- Theatrical film poster
- Directed by: Alberto Belli
- Written by: Jim Mahoney
- Produced by: Sarah Gabriel Marc Goldberg James Harris Mark Lane
- Starring: Emmy Raver-Lampman Jim Mahoney Jon Bass Sarunas J. Jackson
- Cinematography: Xing-Mai Deng
- Edited by: Alberto Belli Jeff Sharpe
- Music by: Kenny Wood
- Production company: Tea Shop Productions
- Distributed by: XYZ Films
- Release date: June 23, 2022;
- Running time: 80 minutes
- Country: United States
- Language: English

= Gatlopp =

Gatlopp: Hell of a Game (sometimes stylized as GATLOPP) is a 2022 American horror-comedy film directed by Alberto Belli and written by Jim Mahoney, who also plays a role in the movie.

==Plot==
Four estranged friends reunite to play Gatlopp, a drinking boardgame.
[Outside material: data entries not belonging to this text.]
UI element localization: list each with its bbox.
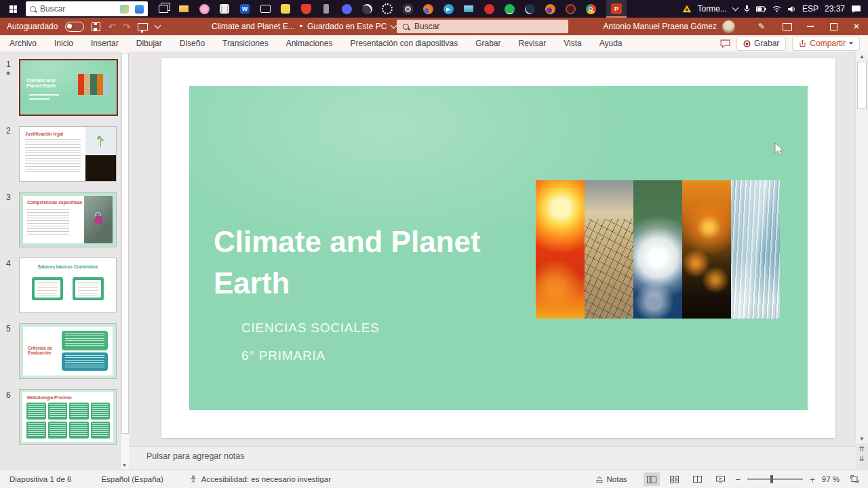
tab-diseno[interactable]: Diseño [180,39,205,48]
accessibility-status[interactable]: Accesibilidad: es necesario investigar [189,475,331,483]
restore-button[interactable] [822,18,845,35]
ribbon-search-input[interactable]: Buscar [397,20,568,33]
slide-counter[interactable]: Diapositiva 1 de 6 [9,475,71,483]
zoom-level[interactable]: 97 % [822,475,840,483]
notification-center-icon[interactable] [851,5,861,14]
recorder-icon[interactable] [560,0,580,18]
steam-icon[interactable] [519,0,540,18]
microphone-icon[interactable] [744,5,750,13]
ink-pen-icon[interactable]: ✎ [747,18,776,35]
speaker-icon[interactable] [787,5,796,13]
normal-view-button[interactable] [644,472,660,486]
zoom-in-button[interactable]: + [810,474,815,485]
climate-image-strip[interactable] [536,180,780,319]
store-icon[interactable]: ⋮⋮ [214,0,235,18]
thumbnail-scroll-down-icon[interactable]: ▼ [121,463,128,468]
task-view-icon[interactable] [153,0,174,18]
tab-revisar[interactable]: Revisar [519,39,547,48]
tab-dibujar[interactable]: Dibujar [136,39,162,48]
spotify-icon[interactable] [499,0,519,18]
keyboard-language[interactable]: ESP [802,4,818,14]
reading-view-button[interactable] [690,472,706,486]
obs-icon[interactable] [357,0,377,18]
scrollbar-thumb[interactable] [857,62,867,109]
autosave-toggle[interactable] [65,22,84,32]
battery-icon[interactable] [756,6,766,12]
brave-icon[interactable] [296,0,316,18]
saved-status[interactable]: Guardado en Este PC [307,22,387,31]
phone-link-icon[interactable] [316,0,336,18]
start-slideshow-icon[interactable] [138,23,148,30]
slide-thumbnail-3[interactable]: Competencias específicas [19,192,117,247]
zoom-slider-thumb[interactable] [770,475,773,483]
chat-icon[interactable] [255,0,275,18]
tab-transiciones[interactable]: Transiciones [222,39,269,48]
slide-subtitle-1[interactable]: CIENCIAS SOCIALES [241,321,380,336]
photos-icon[interactable] [194,0,214,18]
share-button[interactable]: Compartir [792,37,860,51]
slide-title[interactable]: Climate and Planet Earth [214,222,532,304]
mail-icon[interactable] [458,0,479,18]
file-explorer-icon[interactable] [174,0,194,18]
slide-thumbnail-1[interactable]: Climate and Planet Earth [19,59,118,116]
user-avatar[interactable] [722,20,735,33]
slide-subtitle-2[interactable]: 6° PRIMARIA [241,348,326,363]
user-name[interactable]: Antonio Manuel Praena Gómez [604,22,717,31]
tab-archivo[interactable]: Archivo [9,39,37,48]
discord-icon[interactable] [336,0,357,18]
main-vertical-scrollbar[interactable]: ▲ ▼ [855,52,868,443]
zoom-out-button[interactable]: − [736,474,741,485]
tab-insertar[interactable]: Insertar [91,39,119,48]
weather-widget-label[interactable]: Torme... [698,4,727,14]
scroll-up-icon[interactable]: ▲ [856,52,868,61]
firefox-nightly-icon[interactable] [540,0,560,18]
redo-icon[interactable]: ↷ [123,22,130,32]
tab-presentacion[interactable]: Presentación con diapositivas [350,39,458,48]
screen-record-icon[interactable] [397,0,418,18]
settings-gear-icon[interactable] [377,0,397,18]
slide-sorter-view-button[interactable] [667,472,683,486]
next-slide-button[interactable]: ⇊ [859,454,865,464]
document-title[interactable]: Climate and Planet E... [212,22,295,31]
telegram-icon[interactable] [438,0,458,18]
previous-slide-button[interactable]: ⇈ [859,445,865,454]
firefox-icon[interactable] [418,0,438,18]
word-icon[interactable]: W [235,0,255,18]
slide-editing-canvas[interactable]: Climate and Planet Earth CIENCIAS SOCIAL… [129,52,853,446]
slideshow-view-button[interactable] [713,472,729,486]
tray-chevron-icon[interactable] [732,5,739,12]
notes-placeholder[interactable]: Pulsar para agregar notas [146,451,245,461]
thumbnail-scrollbar-thumb[interactable] [121,53,129,434]
start-button[interactable] [0,0,26,18]
document-title-area[interactable]: Climate and Planet E... • Guardado en Es… [212,18,396,35]
taskbar-search-input[interactable]: Buscar [26,1,148,16]
thumbnail-panel-scrollbar[interactable]: ▼ [120,52,129,469]
save-icon[interactable] [92,22,100,31]
powerpoint-taskbar-icon[interactable]: P [606,0,627,18]
comments-icon[interactable] [720,39,730,48]
fit-slide-button[interactable] [846,472,863,486]
chrome-icon[interactable] [580,0,601,18]
ribbon-display-options-icon[interactable] [776,18,799,35]
slide-thumbnail-5[interactable]: Criterios de Evaluación [19,323,117,379]
undo-icon[interactable]: ↶ [108,22,115,32]
record-button[interactable]: Grabar [736,37,786,51]
close-button[interactable]: ✕ [845,18,868,35]
tab-ayuda[interactable]: Ayuda [599,39,623,48]
slide-thumbnail-6[interactable]: Metodología Proceso [19,389,117,445]
quick-access-chevron-icon[interactable] [155,22,161,29]
minimize-button[interactable] [799,18,822,35]
sticky-notes-icon[interactable] [275,0,296,18]
zoom-slider[interactable] [747,479,803,480]
camera-record-icon[interactable] [479,0,499,18]
weather-alert-icon[interactable] [682,5,692,13]
tab-grabar[interactable]: Grabar [475,39,500,48]
language-indicator[interactable]: Español (España) [101,475,163,483]
slide-background[interactable]: Climate and Planet Earth CIENCIAS SOCIAL… [189,86,808,410]
slide-thumbnail-2[interactable]: Justificación legal [19,126,117,182]
notes-toggle-button[interactable]: Notas [595,475,627,483]
slide-page[interactable]: Climate and Planet Earth CIENCIAS SOCIAL… [161,58,835,438]
wifi-icon[interactable] [772,5,781,12]
tab-animaciones[interactable]: Animaciones [286,39,333,48]
slide-thumbnail-4[interactable]: Saberes básicos Contenidos [19,258,117,313]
They soon discover that they must complete the magical game before sunrise, or they will be doomed to play it for eternity.

==Cast==
- Emmy Raver-Lampman as Sam
- Jim Mahoney as Paul
- Jon Bass as Cliff
- Sarunas J. Jackson as Dominic
- Shelley Hennig as Alice
- Nancy Linehan Charles as Sheila
- Patricia Belcher as Virginia
- John Ales as Andre
- Amy Davidson as Briana
- Jeff Meacham as 80's Aerobic Announcer

==Reviews==
 Metacritic, which uses a weighted average, assigned the film a score of 69 out of 100, based on 5 critics, indicating "generally favorable" reviews.